Юрий взял бокал. Поднялся — всё плыло, как будто это у него, а не у Виталия в глазах стояли слезы.
— За Тамару, — тупо повторил он, глядя, как улыбается ему эта женщина.
— За вас, Юрочка, — подняла она ответный тост и пригубила вино. — Мы многим, многим обязаны вам.
Он почти не пил, а туман всё сгущался, будто биомеханика крови была отравлена смертельно и не могла уже нейтрализовать вырабатывающиеся токсины.
— Я столько всего узнал, Юрка, — Виталий разговаривал с ним и, кажется, сам не замечал, как ищет руки жены, сжимает, найдя, тонкие пальцы. «Любые медикаменты… непосредственно в собственном организме… а потом вводить напрямую». — У меня просто глаза открылись, как вы живете! Я ведь не знал, ничего не знал этого. Вот когда меня в оборот брать надо! О! — он снова смеялся, одной рукой разливая по бокалам вино. Юрий все цедил свое темное пиво. — Теперь-то я точно знаю, о таком будущем человечество и не грезило! А ведь я, веришь? я ведь думал, что ничего, ну ничегошеньки не изменилось. Сериалы все те же, шоу эти тупые, люди живут, знать друг друга не знают — а вы такое будущее построили, ребята!
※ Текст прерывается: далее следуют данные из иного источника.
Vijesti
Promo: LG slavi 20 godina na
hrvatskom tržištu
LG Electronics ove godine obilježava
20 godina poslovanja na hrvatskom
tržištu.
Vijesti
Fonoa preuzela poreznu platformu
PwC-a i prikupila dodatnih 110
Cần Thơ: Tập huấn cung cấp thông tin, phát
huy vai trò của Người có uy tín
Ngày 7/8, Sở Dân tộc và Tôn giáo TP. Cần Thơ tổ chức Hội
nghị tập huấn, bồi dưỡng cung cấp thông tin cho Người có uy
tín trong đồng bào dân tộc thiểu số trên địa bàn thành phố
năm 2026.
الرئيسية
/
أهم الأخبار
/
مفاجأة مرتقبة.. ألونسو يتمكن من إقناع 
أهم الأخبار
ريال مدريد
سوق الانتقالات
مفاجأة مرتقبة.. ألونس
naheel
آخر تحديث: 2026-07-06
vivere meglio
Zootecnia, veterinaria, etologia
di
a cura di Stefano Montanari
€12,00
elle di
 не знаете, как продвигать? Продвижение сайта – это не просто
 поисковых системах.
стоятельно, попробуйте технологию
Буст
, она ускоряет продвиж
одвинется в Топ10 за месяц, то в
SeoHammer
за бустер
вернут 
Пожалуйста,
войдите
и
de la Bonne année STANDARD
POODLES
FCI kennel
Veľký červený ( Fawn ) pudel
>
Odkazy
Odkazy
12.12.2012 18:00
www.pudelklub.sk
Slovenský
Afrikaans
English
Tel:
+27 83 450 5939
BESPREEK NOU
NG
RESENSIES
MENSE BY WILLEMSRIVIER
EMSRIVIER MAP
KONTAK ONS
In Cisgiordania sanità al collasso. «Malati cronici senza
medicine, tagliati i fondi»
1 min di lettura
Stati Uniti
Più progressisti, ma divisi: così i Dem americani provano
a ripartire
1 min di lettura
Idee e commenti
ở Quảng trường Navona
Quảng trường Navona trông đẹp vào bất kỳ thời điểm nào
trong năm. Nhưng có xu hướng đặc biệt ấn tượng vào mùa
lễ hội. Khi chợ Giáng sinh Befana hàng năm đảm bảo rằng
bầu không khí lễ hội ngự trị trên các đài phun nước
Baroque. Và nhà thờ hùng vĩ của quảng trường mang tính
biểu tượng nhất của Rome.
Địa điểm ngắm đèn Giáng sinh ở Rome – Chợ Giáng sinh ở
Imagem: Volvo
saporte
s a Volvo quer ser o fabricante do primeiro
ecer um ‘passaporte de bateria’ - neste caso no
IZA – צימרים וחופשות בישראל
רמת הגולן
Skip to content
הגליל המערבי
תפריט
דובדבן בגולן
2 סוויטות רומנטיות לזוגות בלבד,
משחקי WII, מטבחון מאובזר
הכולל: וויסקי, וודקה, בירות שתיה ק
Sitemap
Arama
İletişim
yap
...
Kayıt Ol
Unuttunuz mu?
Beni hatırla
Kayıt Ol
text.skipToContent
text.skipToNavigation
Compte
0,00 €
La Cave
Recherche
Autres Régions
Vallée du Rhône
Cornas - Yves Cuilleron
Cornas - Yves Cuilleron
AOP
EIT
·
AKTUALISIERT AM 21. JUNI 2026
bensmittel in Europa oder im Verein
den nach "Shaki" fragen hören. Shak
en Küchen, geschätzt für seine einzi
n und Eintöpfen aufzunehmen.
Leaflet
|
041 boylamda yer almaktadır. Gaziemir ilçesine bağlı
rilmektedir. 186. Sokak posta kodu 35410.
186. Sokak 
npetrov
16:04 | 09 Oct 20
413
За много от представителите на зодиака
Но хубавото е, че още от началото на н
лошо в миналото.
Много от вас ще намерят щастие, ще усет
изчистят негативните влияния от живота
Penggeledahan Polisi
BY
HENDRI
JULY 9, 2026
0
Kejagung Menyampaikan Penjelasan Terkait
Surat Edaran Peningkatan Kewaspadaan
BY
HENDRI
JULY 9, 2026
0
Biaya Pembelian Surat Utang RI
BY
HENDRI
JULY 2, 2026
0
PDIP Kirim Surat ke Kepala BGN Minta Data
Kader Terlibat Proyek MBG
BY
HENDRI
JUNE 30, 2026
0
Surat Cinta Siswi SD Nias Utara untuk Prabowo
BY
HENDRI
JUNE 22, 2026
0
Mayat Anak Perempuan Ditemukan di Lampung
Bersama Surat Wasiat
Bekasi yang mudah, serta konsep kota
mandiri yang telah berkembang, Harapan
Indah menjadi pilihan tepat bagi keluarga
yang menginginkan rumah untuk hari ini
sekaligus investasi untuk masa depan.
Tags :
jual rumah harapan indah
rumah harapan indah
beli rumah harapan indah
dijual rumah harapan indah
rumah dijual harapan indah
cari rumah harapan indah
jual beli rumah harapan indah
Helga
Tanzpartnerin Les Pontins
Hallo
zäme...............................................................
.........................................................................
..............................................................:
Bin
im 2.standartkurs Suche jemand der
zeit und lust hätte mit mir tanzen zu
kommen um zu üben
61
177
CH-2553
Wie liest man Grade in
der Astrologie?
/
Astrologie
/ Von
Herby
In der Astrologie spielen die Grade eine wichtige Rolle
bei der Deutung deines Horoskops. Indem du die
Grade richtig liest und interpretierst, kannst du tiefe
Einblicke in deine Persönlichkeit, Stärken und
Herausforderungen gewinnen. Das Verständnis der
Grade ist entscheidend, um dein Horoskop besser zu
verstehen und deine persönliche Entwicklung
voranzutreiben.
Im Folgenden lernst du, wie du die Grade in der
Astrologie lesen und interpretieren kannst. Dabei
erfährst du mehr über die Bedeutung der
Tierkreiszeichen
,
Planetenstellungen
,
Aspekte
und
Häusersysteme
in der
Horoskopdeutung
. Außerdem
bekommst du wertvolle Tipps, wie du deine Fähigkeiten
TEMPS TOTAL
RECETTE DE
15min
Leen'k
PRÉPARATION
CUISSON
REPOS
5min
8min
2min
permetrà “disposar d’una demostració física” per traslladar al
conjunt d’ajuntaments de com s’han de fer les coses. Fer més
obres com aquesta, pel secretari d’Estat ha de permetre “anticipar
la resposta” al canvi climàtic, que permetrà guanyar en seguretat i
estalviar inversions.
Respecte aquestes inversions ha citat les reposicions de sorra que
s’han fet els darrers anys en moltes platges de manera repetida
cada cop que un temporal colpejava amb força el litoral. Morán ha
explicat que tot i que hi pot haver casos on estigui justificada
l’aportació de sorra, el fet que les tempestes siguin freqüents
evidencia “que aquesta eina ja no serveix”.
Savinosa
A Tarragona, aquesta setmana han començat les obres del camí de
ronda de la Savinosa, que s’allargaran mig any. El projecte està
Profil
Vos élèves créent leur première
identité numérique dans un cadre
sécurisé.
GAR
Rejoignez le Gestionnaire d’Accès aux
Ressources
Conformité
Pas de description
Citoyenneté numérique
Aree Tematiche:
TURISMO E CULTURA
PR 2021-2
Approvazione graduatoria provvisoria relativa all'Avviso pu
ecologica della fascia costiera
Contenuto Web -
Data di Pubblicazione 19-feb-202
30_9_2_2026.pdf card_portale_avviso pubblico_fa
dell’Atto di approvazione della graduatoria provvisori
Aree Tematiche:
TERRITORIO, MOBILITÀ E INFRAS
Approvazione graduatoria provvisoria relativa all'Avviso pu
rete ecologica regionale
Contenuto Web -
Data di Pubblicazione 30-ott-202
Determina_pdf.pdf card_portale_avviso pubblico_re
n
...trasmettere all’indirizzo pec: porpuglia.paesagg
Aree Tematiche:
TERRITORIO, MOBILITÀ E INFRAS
Такое будущее! — И он глядел на них радостно, крепче сжимая ладонь жены. — Преобразили все, да просто искупили грехи всего человечества! Мне ведь Тамарочка, Тамариск мой, обещала «бенефис» устроить. Исправим неловкости первого выхода! Это мой гражданский долг! — И он поднимал тост.
— Поздно уже, пойду я, — часа через два с трудом сообразил, что же ему делать, Юрий.
Виталий расстроился. Опустились уголки рта, морщины прорезались глубже, сделав его почти прежним, похожим на Райслинга.
— Жена дома ждет, неделю не виделись, — привел Юрий самый веский в данных обстоятельствах аргумент, и Виталий грустно покивал, соглашаясь.
Он проводил его до лифта. Тамара осталась переставлять посуду на сервировочный столик.
— Приходи, Юрка, — попросил он, когда прозрачная капсула лифта распахнула округлые створки дверей. — Хоть ты приходи. …Митяй меня предал.
Юрия мутило, вязкая слюна во рту полнилась полынной горечью.
— Конечно, приду, — солгал он, спеша зайти в лифт.
Постаревшее лицо Райслинга еще несколько секунд смотрело ему вслед.
На первом этаже Юрий саданул вдруг по кнопке «Стоп» и выбежал, перегнулся через ажурные перильца подъезда, чувствуя, как всего его выворачивает наизнанку.
— Я тоже не могу ходить к ним, — сказали сзади.
Дрожа всем телом, совсем как Райслинг тогда, вытирая губы, подбородок и с удивлением ощущая холодную, ледяную испарину, выступившую по всему телу, Юрий увидел присевшего на крылечке малыша.
— А вы еще долго продержались, — продолжил Митя, глядя на него через плечо, со ступеньки.
Юрий подошел и сел рядом. Ноги подгибались. Никогда еще он не чувствовал себя так. Он мелко дрожал, по плечам пробегала редкая судорога.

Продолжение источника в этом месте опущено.